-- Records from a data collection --

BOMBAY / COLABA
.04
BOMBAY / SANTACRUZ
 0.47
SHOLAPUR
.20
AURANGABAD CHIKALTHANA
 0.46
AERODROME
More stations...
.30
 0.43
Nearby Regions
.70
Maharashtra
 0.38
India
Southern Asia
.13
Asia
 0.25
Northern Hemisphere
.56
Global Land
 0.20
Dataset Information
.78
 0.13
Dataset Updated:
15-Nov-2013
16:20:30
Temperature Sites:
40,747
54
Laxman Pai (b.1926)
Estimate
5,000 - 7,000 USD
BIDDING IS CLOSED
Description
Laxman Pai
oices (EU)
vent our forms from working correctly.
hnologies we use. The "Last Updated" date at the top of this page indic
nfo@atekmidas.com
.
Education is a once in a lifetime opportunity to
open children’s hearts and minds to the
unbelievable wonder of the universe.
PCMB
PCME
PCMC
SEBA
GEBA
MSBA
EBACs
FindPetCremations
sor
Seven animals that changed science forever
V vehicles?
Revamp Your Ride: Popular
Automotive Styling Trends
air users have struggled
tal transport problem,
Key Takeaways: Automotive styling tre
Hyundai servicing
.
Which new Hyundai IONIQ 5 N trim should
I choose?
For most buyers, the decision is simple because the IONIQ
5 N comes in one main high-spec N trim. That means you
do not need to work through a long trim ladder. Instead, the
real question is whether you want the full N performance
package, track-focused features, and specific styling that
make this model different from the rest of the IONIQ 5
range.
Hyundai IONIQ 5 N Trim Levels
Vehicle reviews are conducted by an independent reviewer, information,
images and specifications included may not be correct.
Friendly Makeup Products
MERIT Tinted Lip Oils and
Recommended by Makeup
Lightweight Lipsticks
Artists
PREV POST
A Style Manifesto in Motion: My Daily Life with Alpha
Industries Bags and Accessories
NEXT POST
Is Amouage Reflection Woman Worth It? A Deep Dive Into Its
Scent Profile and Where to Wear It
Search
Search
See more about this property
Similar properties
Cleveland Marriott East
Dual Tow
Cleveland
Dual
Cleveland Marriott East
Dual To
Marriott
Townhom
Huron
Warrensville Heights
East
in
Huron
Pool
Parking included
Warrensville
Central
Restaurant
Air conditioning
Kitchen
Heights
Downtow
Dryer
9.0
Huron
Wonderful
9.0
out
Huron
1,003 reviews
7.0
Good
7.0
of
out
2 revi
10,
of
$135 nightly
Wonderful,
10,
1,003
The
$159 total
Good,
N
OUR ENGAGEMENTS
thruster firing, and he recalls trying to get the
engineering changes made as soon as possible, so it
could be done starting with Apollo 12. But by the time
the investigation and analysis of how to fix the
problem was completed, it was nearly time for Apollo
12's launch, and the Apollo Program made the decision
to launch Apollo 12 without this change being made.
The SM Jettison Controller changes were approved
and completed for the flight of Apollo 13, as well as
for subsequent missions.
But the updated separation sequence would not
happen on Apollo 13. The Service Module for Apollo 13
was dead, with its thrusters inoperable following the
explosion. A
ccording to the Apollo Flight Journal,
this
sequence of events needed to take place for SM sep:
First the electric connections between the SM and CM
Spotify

-- Aim of the exercise --
An exact copy of the data is needed.

-- Response to this task --
BOMBAY / COLABA
.04
BOMBAY / SANTACRUZ
 0.47
SHOLAPUR
.20
AURANGABAD CHIKALTHANA
 0.46
AERODROME
More stations...
.30
 0.43
Nearby Regions
.70
Maharashtra
 0.38
India
Southern Asia
.13
Asia
 0.25
Northern Hemisphere
.56
Global Land
 0.20
Dataset Information
.78
 0.13
Dataset Updated:
15-Nov-2013
16:20:30
Temperature Sites:
40,747
54
Laxman Pai (b.1926)
Estimate
5,000 - 7,000 USD
BIDDING IS CLOSED
Description
Laxman Pai
oices (EU)
vent our forms from working correctly.
hnologies we use. The "Last Updated" date at the top of this page indic
nfo@atekmidas.com
.
Education is a once in a lifetime opportunity to
open children’s hearts and minds to the
unbelievable wonder of the universe.
PCMB
PCME
PCMC
SEBA
GEBA
MSBA
EBACs
FindPetCremations
sor
Seven animals that changed science forever
V vehicles?
Revamp Your Ride: Popular
Automotive Styling Trends
air users have struggled
tal transport problem,
Key Takeaways: Automotive styling tre
Hyundai servicing
.
Which new Hyundai IONIQ 5 N trim should
I choose?
For most buyers, the decision is simple because the IONIQ
5 N comes in one main high-spec N trim. That means you
do not need to work through a long trim ladder. Instead, the
real question is whether you want the full N performance
package, track-focused features, and specific styling that
make this model different from the rest of the IONIQ 5
range.
Hyundai IONIQ 5 N Trim Levels
Vehicle reviews are conducted by an independent reviewer, information,
images and specifications included may not be correct.
Friendly Makeup Products
MERIT Tinted Lip Oils and
Recommended by Makeup
Lightweight Lipsticks
Artists
PREV POST
A Style Manifesto in Motion: My Daily Life with Alpha
Industries Bags and Accessories
NEXT POST
Is Amouage Reflection Woman Worth It? A Deep Dive Into Its
Scent Profile and Where to Wear It
Search
Search
See more about this property
Similar properties
Cleveland Marriott East
Dual Tow
Cleveland
Dual
Cleveland Marriott East
Dual To
Marriott
Townhom
Huron
Warrensville Heights
East
in
Huron
Pool
Parking included
Warrensville
Central
Restaurant
Air conditioning
Kitchen
Heights
Downtow
Dryer
9.0
Huron
Wonderful
9.0
out
Huron
1,003 reviews
7.0
Good
7.0
of
out
2 revi
10,
of
$135 nightly
Wonderful,
10,
1,003
The
$159 total
Good,
N
OUR ENGAGEMENTS
thruster firing, and he recalls trying to get the
engineering changes made as soon as possible, so it
could be done starting with Apollo 12. But by the time
the investigation and analysis of how to fix the
problem was completed, it was nearly time for Apollo
12's launch, and the Apollo Program made the decision
to launch Apollo 12 without this change being made.
The SM Jettison Controller changes were approved
and completed for the flight of Apollo 13, as well as
for subsequent missions.
But the updated separation sequence would not
happen on Apollo 13. The Service Module for Apollo 13
was dead, with its thrusters inoperable following the
explosion. A
ccording to the Apollo Flight Journal,
this
sequence of events needed to take place for SM sep:
First the electric connections between the SM and CM
Spotify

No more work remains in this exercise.